When you have many predictors, regularization prevents overfitting by penalizing large coefficients:
| Method | Penalty | Key Property |
|---|---|---|
| Ridge (L2) | \(\lambda\sum_{j=1}^p \beta_j^2\) | Shrinks all coefficients toward zero; never exactly zero |
| Lasso (L1) | \(\lambda\sum_{j=1}^p |\beta_j|\) | Can set coefficients exactly to zero → variable selection |
| Elastic Net | \(\lambda_1\sum|\beta_j| + \lambda_2\sum\beta_j^2\) | Combines both: sparsity + stability |
Ridge closed-form solution:
\[\large{ \hat{\boldsymbol{\beta}}_{\text{ridge}} = (\mathbf{X}'\mathbf{X} + \lambda\mathbf{I})^{-1}\mathbf{X}'\mathbf{Y} }\]

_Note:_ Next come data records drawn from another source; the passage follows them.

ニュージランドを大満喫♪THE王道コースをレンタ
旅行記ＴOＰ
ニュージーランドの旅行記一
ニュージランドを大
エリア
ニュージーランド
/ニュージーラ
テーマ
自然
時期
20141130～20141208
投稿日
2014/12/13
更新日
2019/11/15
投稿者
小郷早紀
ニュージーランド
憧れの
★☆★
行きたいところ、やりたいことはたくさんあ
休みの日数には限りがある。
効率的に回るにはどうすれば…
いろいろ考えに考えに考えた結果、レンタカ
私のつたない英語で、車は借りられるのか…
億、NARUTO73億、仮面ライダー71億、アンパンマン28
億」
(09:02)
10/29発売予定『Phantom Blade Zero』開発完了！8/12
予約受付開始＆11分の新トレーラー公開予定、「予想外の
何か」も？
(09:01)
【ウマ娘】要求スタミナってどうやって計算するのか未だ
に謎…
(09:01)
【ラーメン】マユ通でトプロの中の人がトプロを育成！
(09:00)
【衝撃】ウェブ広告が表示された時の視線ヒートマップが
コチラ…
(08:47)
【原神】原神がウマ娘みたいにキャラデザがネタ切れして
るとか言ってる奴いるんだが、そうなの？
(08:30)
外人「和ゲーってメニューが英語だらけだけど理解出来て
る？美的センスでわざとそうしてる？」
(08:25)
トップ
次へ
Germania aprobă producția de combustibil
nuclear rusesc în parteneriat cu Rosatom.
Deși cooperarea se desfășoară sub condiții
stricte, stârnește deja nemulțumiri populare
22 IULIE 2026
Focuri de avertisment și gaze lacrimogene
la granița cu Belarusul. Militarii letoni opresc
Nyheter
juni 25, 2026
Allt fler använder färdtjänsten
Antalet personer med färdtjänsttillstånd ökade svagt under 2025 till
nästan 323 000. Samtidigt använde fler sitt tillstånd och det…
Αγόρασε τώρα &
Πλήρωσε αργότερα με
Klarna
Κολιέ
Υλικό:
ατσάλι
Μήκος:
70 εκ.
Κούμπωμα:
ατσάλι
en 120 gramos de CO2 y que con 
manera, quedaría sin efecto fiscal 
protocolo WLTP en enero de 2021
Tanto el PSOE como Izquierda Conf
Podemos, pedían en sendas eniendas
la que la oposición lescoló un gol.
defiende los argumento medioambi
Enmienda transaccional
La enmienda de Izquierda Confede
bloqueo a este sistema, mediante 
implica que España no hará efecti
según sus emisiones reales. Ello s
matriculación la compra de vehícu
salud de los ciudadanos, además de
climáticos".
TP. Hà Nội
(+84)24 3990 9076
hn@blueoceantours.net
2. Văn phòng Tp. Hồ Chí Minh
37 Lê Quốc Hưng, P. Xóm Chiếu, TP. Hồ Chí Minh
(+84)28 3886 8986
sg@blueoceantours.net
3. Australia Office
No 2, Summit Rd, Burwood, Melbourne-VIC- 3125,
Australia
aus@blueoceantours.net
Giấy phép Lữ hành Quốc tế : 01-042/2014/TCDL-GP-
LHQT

Note: Adding \(\lambda\mathbf{I}\) guarantees invertibility — this solves multicollinearity!
Experiment: 300 YRD companies, 3 financial features → current ratio
Cross-validation results:
| Method | Optimal λ | R² | Key Difference |
|---|---|---|---|
| OLS (baseline) | — | 0.1022 | All coefficients unrestricted |
| RidgeCV | 104.81 | 0.0955 | All coefficients shrunk, none zero |
| LassoCV | 0.3728 | 0.0580 | Some coefficients driven to zero |
What happens if you use OLS for binary outcomes?
In a simulation with 200 firms, fitting \(P(\text{Default}) = \beta_0 + \beta_1 X\) via OLS:
The absurdity: A probability of 1.3 or −0.2 has no meaning.
Why logistic regression fixes this: The sigmoid function \(\frac{1}{1+e^{-\eta}}\) is bounded between 0 and 1 by mathematical construction — no matter how extreme the inputs.
Practical note: Despite this flaw, the Linear Probability Model (LPM) is still widely used in economics. Why? Because its coefficients are directly interpretable as marginal effects. But for prediction and risk scoring, logistic regression is always preferred.
Setup: Construct data where \(X \leq 5 \Rightarrow Y = 0\) and \(X > 5 \Rightarrow Y = 1\) — zero overlap.
Result: Logistic regression coefficient → ~5,000; SE → astronomically large; p-value → 1.0
| Topic | Key Takeaway |
|---|---|
| Exponential Family | Unified distribution framework: Normal, Binomial, Poisson, Gamma |
| GLM Components | Random + Systematic + Link function |
| Logistic Regression | Binary outcomes; interpret via Odds Ratios (\(e^{\beta}\)) |
| ST Prediction Case | ROA strongest predictor (OR = 0.924); AUC = 0.84 |
| Poisson Regression | Count data; interpret via IRR (\(e^{\beta}\)) |
| Overdispersion | Always test \(\phi\); use Quasi-Poisson or Negative Binomial |
| Perfect Separation | MLE fails → use Firth’s or regularization |
| Ridge (L2) | Shrinks all coefficients; fixes multicollinearity |
| Lasso (L1) | Automatic variable selection (exact zeros) |
| Elastic Net | Best of both: sparsity + stability |
The meta-lesson: Always match your model to your data’s distribution. OLS is just one member of a much larger family.